(RECORDS SHOWN)

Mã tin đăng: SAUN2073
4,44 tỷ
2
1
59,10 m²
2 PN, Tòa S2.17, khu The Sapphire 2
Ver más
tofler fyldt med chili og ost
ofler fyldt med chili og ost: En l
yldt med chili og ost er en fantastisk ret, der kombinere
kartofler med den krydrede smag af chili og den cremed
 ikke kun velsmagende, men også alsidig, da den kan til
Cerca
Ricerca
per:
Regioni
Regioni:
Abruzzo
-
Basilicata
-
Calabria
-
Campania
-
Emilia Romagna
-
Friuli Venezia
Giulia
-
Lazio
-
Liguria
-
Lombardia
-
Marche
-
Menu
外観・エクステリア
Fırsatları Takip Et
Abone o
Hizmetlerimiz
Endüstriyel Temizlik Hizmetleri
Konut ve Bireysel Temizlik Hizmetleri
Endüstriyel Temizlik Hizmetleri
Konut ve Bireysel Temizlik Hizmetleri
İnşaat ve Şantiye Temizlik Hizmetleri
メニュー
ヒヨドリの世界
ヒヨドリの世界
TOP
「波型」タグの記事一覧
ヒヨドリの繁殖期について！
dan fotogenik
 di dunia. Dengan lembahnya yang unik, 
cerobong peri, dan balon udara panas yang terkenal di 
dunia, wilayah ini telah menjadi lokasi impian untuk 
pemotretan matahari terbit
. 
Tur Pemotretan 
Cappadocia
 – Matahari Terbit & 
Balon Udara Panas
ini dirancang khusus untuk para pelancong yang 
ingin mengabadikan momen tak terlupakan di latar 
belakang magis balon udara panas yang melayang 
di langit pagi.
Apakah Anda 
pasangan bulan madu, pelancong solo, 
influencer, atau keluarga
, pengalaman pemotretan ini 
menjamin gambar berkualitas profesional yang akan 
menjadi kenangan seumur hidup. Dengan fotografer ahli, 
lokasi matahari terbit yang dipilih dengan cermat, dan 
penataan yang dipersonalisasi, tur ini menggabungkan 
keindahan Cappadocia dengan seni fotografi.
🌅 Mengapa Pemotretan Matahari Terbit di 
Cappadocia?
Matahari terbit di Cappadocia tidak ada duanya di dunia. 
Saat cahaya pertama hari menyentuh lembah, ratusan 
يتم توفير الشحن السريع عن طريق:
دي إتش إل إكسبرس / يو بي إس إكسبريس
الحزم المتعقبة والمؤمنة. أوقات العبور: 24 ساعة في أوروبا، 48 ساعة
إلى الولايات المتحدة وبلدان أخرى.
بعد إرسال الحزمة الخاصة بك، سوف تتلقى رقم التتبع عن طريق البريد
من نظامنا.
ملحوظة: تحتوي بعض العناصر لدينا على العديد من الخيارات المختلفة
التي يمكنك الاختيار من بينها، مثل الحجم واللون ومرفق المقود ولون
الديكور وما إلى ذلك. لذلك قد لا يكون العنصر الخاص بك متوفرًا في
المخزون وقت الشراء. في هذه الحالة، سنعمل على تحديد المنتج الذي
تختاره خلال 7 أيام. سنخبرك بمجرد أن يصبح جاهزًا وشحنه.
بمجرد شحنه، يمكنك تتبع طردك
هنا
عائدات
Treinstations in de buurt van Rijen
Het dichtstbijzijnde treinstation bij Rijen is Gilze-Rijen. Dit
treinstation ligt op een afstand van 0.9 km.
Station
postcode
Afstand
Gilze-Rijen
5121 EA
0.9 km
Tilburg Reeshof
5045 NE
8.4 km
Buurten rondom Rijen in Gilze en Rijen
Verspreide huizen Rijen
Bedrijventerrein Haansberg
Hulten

(End RECORDS SHOWN)

Please copy, word for word, every line from the first line of the records through the line containing "kartofler med den", with both of those lines included and nothing else.

Mã tin đăng: SAUN2073
4,44 tỷ
2
1
59,10 m²
2 PN, Tòa S2.17, khu The Sapphire 2
Ver más
tofler fyldt med chili og ost
ofler fyldt med chili og ost: En l
yldt med chili og ost er en fantastisk ret, der kombinere
kartofler med den krydrede smag af chili og den cremed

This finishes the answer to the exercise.